Çalışma, açık kalp ameliyatı olan hastalara uygulanan refleksolojinin fizyolojik değişkenler ve mekanik ventilasyondan ayırma süresi üzerine etkisini incelemek amacıyla yarı deneysel tasarım olarak gerçekleştirildi.
Araştırma, bir üniversite hastanesinin kalp ve damar cerrahisi kliniğine açık kalp ameliyatı uygulanmak üzere kabul edilen ve araştırma kriterlerine uyan 85 hasta ile gerçekleştirildi. Hastalar, deney (n=42) ve kontrol (n=43) gruplarına ayrıldı. Deney grubundaki hastaların ayaklarına, ameliyat sonrası yoğun bakım ünitesine kabulü sonrası 1. saatinde, 30 dakika boyunca refleksoloji uygulandı. Kontrol grubundaki hastalara ise hiçbir girişim yapılmadan, rutin tedavi ve bakım uygulandı. Her iki gruptaki hastaların belirli zaman aralıklarındaki fizyolojik değişkenleri ve mekanik ventilasyondan ayırma süreleri izlendi. Araştırma sonucunda elde edilen veriler NCSS (Number Cruncher Statistical System) 2007 programı kullanılarak analiz edildi.

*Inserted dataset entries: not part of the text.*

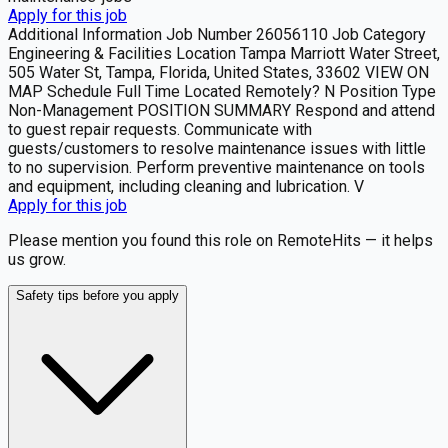
Apply for this job
Additional Information Job Number 26056110 Job Category
Engineering & Facilities Location Tampa Marriott Water Street,
505 Water St, Tampa, Florida, United States, 33602 VIEW ON
MAP Schedule Full Time Located Remotely? N Position Type
Non-Management POSITION SUMMARY Respond and attend
to guest repair requests. Communicate with
guests/customers to resolve maintenance issues with little
to no supervision. Perform preventive maintenance on tools
and equipment, including cleaning and lubrication. V
Apply for this job
Please mention you found this role on RemoteHits — it helps
us grow.
Safety tips before you apply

Hastaların fizyolojik değişkenlerinin gruplararası karşılaştırılması incelendiğinde; deney grubundaki hastaların refleksoloji öncesi 5. dakika nabız hızı ve diyastolik kan basıncı değerlerinin kontrol grubuna göre anlamlı düzeyde daha yüksek olduğu (p<0,05); solunum hızı, sistolik kan basıncı ve ortalama arter basıncı değerleri açısından istatistiksel olarak anlamlı bir fark olmadığı (p>0,05) saptandı. Deney grubundaki hastaların ekstübasyon sonrası 5. dakika oksijen saturasyonu değerlerinin istatistiksel olarak anlamlı düzeyde daha düşük olduğu belirlendi (p<0,05). Ayak refleksolojisinin hastaların mekanik ventilasyondan ayırma süresini istatistiksel olarak anlamlı düzeyde azalttığı (p<0,05); deney grubunda ortalama mekanik ventilasyondan ayırma süresinin kontrol grubuna göre 99,31 dakika daha kısa olduğu bulundu.
Açık kalp ameliyatı olan hastalara uygulanan tek seans refleksolojinin, fizyolojik değişkenler üzerine istatistiksel olarak anlamlı bir etkisinin olmamasına/ fizyolojik değişkenlerin normal değerlerde kalmasına karşın; MV'den ayırma süresini kısaltması, MV desteği alan hastaların bakımında etkili ve güvenli bir hemşirelik girişimi olabileceğini göstermektedir.